Novel Statistical Methods for Disease Prediction, Causal Inference and Discovery in Genetic and Genomic Studies
Aims and Scientific Rationale. The overall aim of our study is to utilize the UK Biobank data resource and develop powerful methods that can identify genetic variants and other (biological, lifestyle, environmental and mental) risk factors for a number of complex diseases including asthma, COVID-19, cancer, dementia, depression, diabetes, heart attack, high blood pressure, mental disorders, stroke, and Parkinson's disease.
Genetic studies of complex diseases such as COVID-19 and cancer have direct impact on public health, because these studies advance our understanding of the effect of genetic variation and its interaction with environmental factors. The success of these genetic studies, however, depends on the availability of good statistical methods that can reliably extract meaningful and actionable knowledge from data.
Leveraging the strength of our statistical expertise, we propose to develop powerful analytical methods to advance different genetic studies, ranging from discovery and treatment to prevention. And our research mission directly aligns with one of the UK Biobank missions: development of reliable assessment of different causes of disease.
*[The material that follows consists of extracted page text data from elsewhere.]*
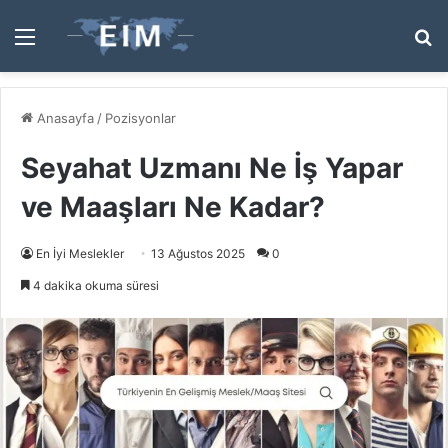
Menü
A
y
...
Anasayfa
/
Pozisyonlar
Seyahat Uzmanı Ne İş Yapar
ve Maaşları Ne Kadar?
En İyi Meslekler
13 Ağustos 2025
0
4 dakika okuma süresi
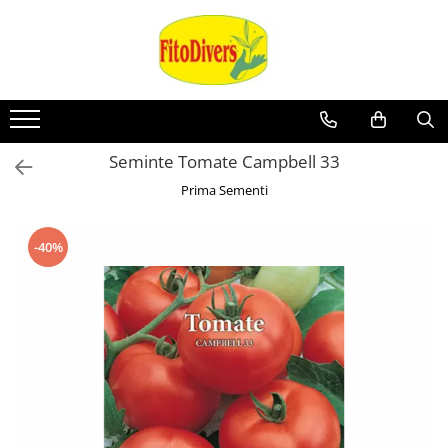
Seminte Tomate Campbell 33
Prima Sementi
-40%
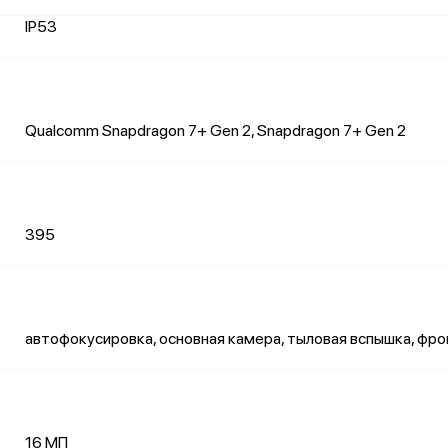
IP53
Qualcomm Snapdragon 7+ Gen 2, Snapdragon 7+ Gen 2
395
автофокусировка, основная камера, тыловая вспышка, фр
16 МП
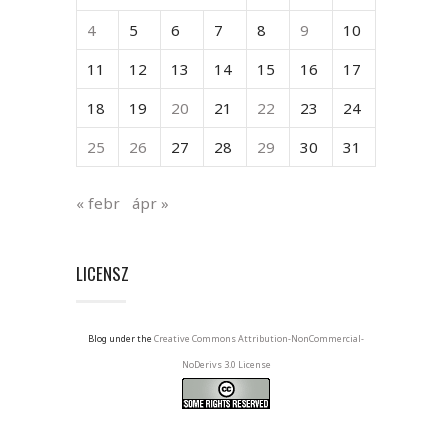
4
5
6
7
8
9
10
11
12
13
14
15
16
17
18
19
20
21
22
23
24
25
26
27
28
29
30
31
« febr
ápr »
LICENSZ
Blog under the
Creative Commons Attribution-NonCommercial-
NoDerivs 3.0 License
The proposed research covers two main themes: 1) Improve methods available to scientists to study the involvement of genetic factors in complex diseases, by developing more powerful methods that include previously over-looked genetic variants, and 2) Develop statistical methods to identify risk factors for diseases such as COVID-19, and further understand how risk factors affect various diseases. The result is likely to help doctors to develop effective individualized treatment rule according to patient characteristics.
Project Duration. The initial duration of the project is 3 years, with possible extensions depending on the progress of the research projects. We will follow the UK Biobank data usage agreement, report relevant publications and findings, and we will return to UK Biobank all the required items.
Public Health Impact. The proposed research improves public health by providing more powerful analytical toolsets to researchers who would need them to study complex and heritable traits. These studies include disease prediction, treatment and prevention. We will also publish our findings in scientific journals, release open-source software packages, and present the work in international conferences, universities and research hospitals to broadly disseminate and translate the knowledge gained through the use of UK Biobank data resource.
We aim to develop new statistical methodologies for genetic studies of complex diseases to fill some of the analytical gaps existing in the literature. Research questions and aims include i) use polygenic risk score (PRS) to identify risk factors, and determine the effects of these risk factors on the disease diagnosis and/or disease severity and/or death rate of asthma, COVID-19, cancer, dementia, depression, diabetes, heart attack, high blood pressure, mental disorders, stroke, and Parkinson's disease; (ii) develop effective individualized treatment recommendation rules for the diseases listed in (i); iii) further improve existing PRS methodologies by considering (indirect) interaction effects, rare-variants and the X-chromosomal variants; iv) study genetic correlation via Copula methods; v) investigate the behaviors of p-values under both the null and alternatives to enhance multiple hypothesis testing methodologies; vi) identify genetic confounders among millions of genetic covariates to determine the effects of risk factors for the diseases listed in (i); vii) develop methods for robust PRS tools in Mendelian randomization studies; viii) use PRS for genetic imaging mediation analysis with a goal of early diagnosis and enhanced prediction for Parkinson's disease, Alzheimer's disease and dementia.
We also aim to use the UKB data to study synthetic surrogate analysis for genome-wide association studies of a partially observed phenotype. Within large population biobanks such as UKB, certain target phenotypes are incompletely measured or partially missing, for example due to the requirement for specialized imaging modalities. Machine learning models may allow for accurate prediction of the missing target phenotype on the basis of observed phenotypes. However, simply imputing missing values of the target phenotype can invalidate subsequent inference. In this project, we propose a suite of methods for jointly analyzing the partially missing target phenotype and its predicted value within a bivariate outcome framework, the predicted phenotype serving as a synthetic surrogate for the potentially unobserved target phenotype. We will develop computationally efficient estimation and inference procedures to perform genome-wide association studies of partially missing phenotypes from the UK Biobank.